I have a few graphs and some maths (see attachments) to see if I have a good grasp of these characteristic curves.
At the top of page 61, Hunt talks about how light from the screen which is reflected by the room back to the screen (viewing flare), can alter the appearance of the image. In particular, a darker image will throw less light off the walls:
hence the viewing flare will decrease somewhat… and the effective gamma will rise at high densities.

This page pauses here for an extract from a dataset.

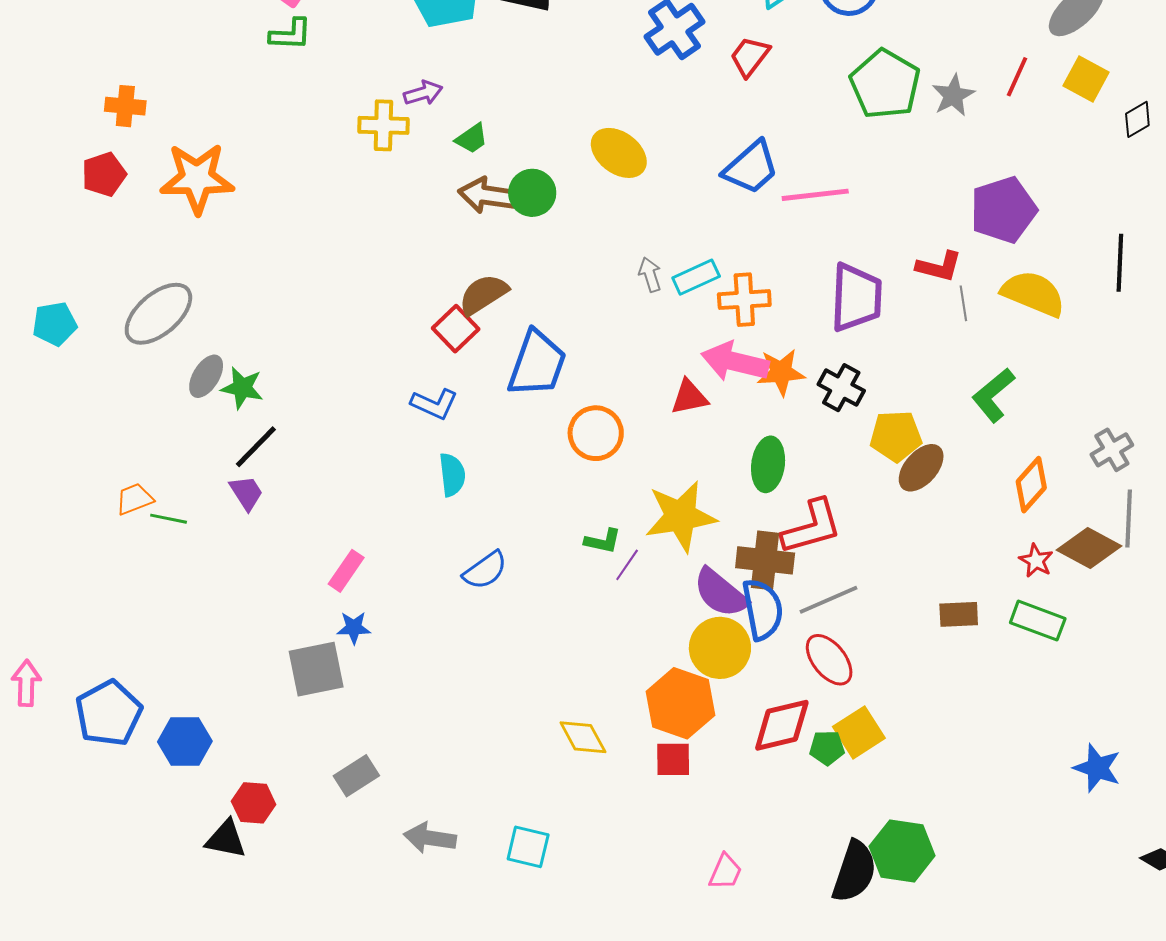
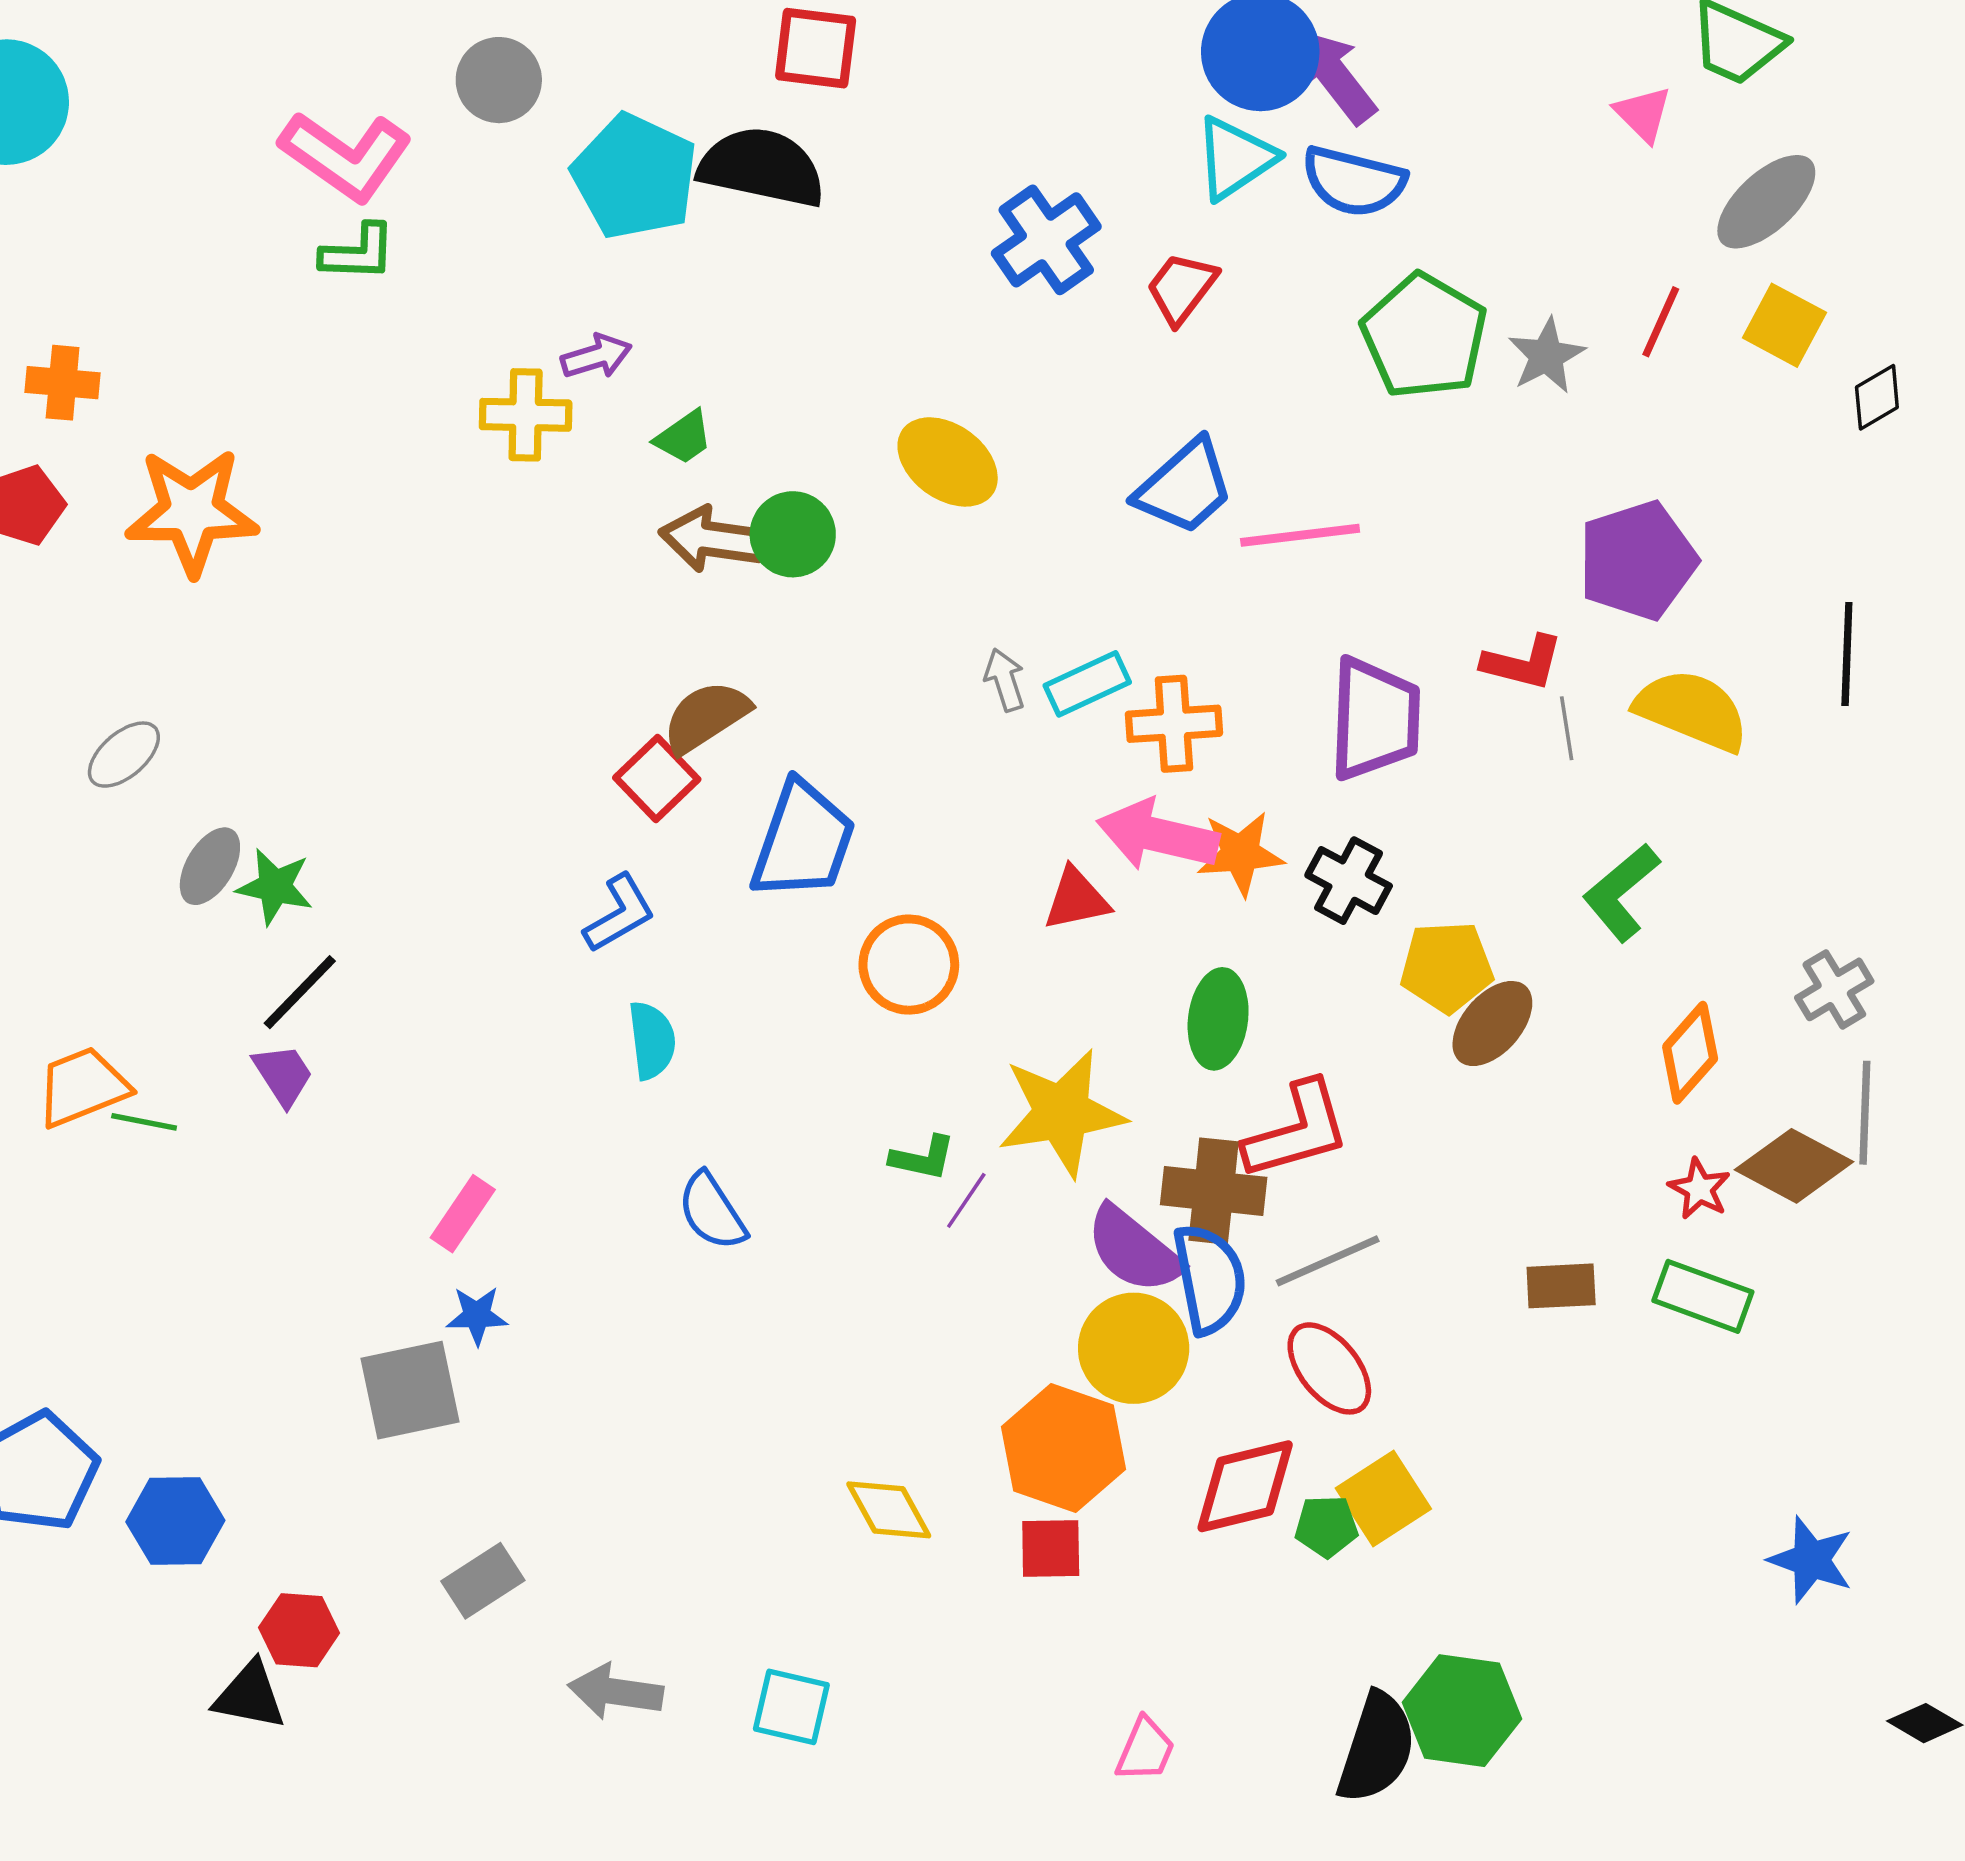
gray ellipse: (158, 314) -> (124, 755), size x0.6
blue L-shape: (434, 404) -> (619, 914), turned -54
orange trapezoid: (134, 499) -> (83, 1087), size x1.4
blue semicircle: (485, 570) -> (712, 1211), turned 93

Well, I don't always believe your man Hunt, and since he previously hadn't explained why the gamma rises at high densities if there is less viewing flare, I wanted to prove it myself (attachments). Leaving the maths to one side for the moment, I assume that if there is less viewing flare, then darker parts of the image which would have previously been washed out, will now show visible detail, and in some way the gamma is thereby increased. On the other hand, because the surround is now darker, that should mean a slight decrease in effective gamma (the darker the surround, the more gamma has to be increased to compensate). I assume the former effect overwhelms the latter.
In the attachments, I have drawn a graph similar to Fig 6.12, then tried to work out what would be the effect of adding viewing flare of 5% and 2%. If my maths is correct, the effect is just as Hunt says it would be: in going from 5% to 2% (a reduction in viewing flare) the on-screen gamma increases.
I'll never doubt your man again.